Start of Block
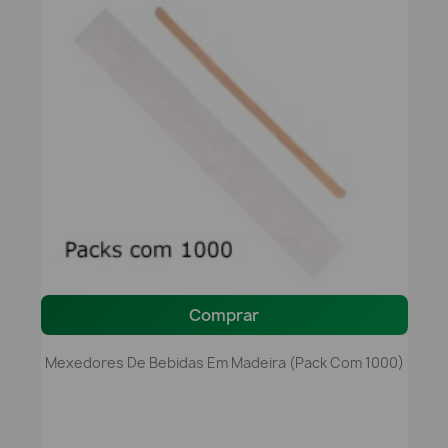
Comprar
Mexedores De Bebidas Em Madeira (pack Com 1000)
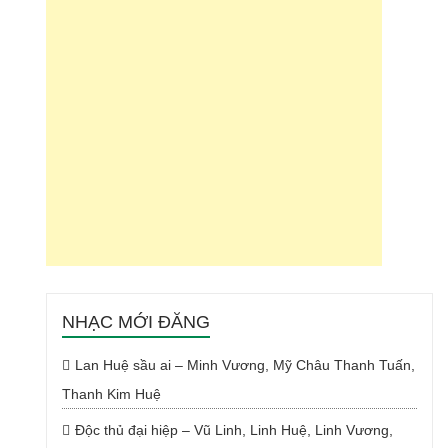
NHẠC MỚI ĐĂNG
Lan Huệ sầu ai – Minh Vương, Mỹ Châu Thanh Tuấn,
Thanh Kim Huệ
Độc thủ đại hiệp – Vũ Linh, Linh Huệ, Linh Vương,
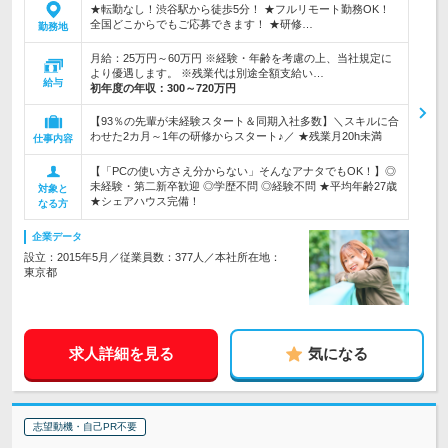
★転勤なし！渋谷駅から徒歩5分！ ★フルリモート勤務OK！
全国どこからでもご応募できます！ ★研修…
勤務地
月給：25万円～60万円 ※経験・年齢を考慮の上、当社規定に
より優遇します。 ※残業代は別途全額支給い…
給与
初年度の年収：
300～720万円
【93％の先輩が未経験スタート＆同期入社多数】＼スキルに合
わせた2カ月～1年の研修からスタート♪／ ★残業月20h未満
仕事内容
【「PCの使い方さえ分からない」そんなアナタでもOK！】◎
未経験・第二新卒歓迎 ◎学歴不問 ◎経験不問 ★平均年齢27歳
対象と
★シェアハウス完備！
なる方
企業データ
設立：2015年5月／従業員数：377人／本社所在地：
東京都
求人詳細を見る
気になる
志望動機・自己PR不要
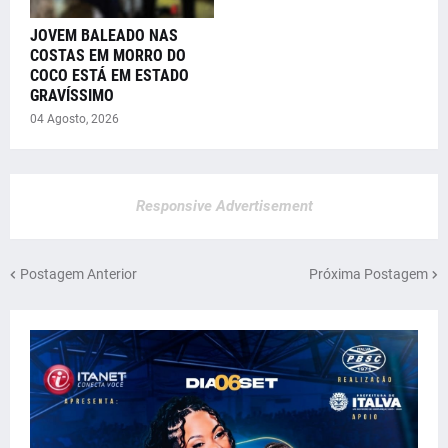
JOVEM BALEADO NAS
COSTAS EM MORRO DO
COCO ESTÁ EM ESTADO
GRAVÍSSIMO
04 Agosto, 2026
Responsive Advertisement
Postagem Anterior
Próxima Postagem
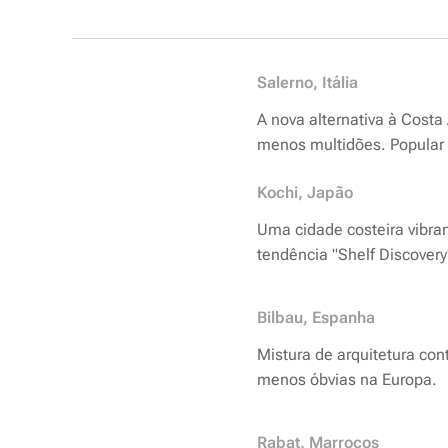
Salerno, Itália
A nova alternativa à Cost
menos multidões. Popular 
Kochi, Japão
Uma cidade costeira vibran
tendência "Shelf Discovery
Bilbau, Espanha
Mistura de arquitetura co
menos óbvias na Europa.
Rabat, Marrocos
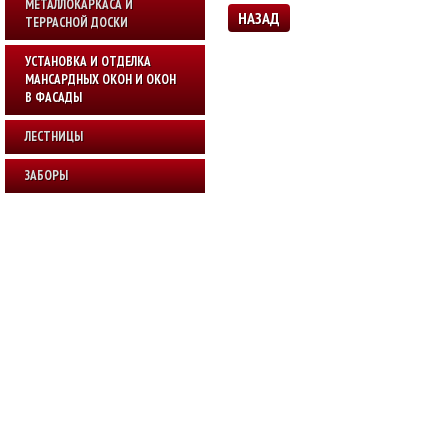
МЕТАЛЛОКАРКАСА И
НАЗАД
ТЕРРАСНОЙ ДОСКИ
УСТАНОВКА И ОТДЕЛКА
МАНСАРДНЫХ ОКОН И ОКОН
В ФАСАДЫ
ЛЕСТНИЦЫ
ЗАБОРЫ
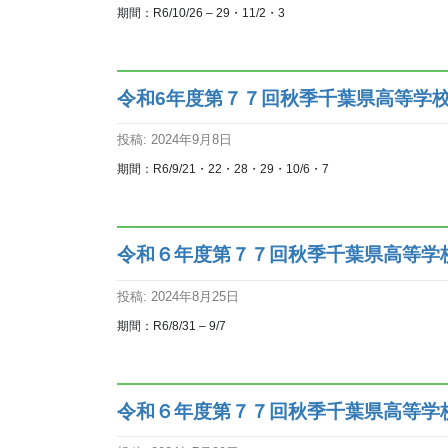
期間：R6/10/26 – 29・11/2・3
令和6年度第７７回秋季千葉県高等学
投稿: 2024年9月8日
期間：R6/9/21・22・28・29・10/6・7
令和６年度第７７回秋季千葉県高等学
投稿: 2024年8月25日
期間：R6/8/31 – 9/7
令和６年度第７７回秋季千葉県高等学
End of Block
**Problem statement:** Show the lines of the data that hold the word "Thanh".

**Exercise answer:**
Lan Huệ sầu ai – Minh Vương, Mỹ Châu Thanh Tuấn,
Thanh Kim Huệ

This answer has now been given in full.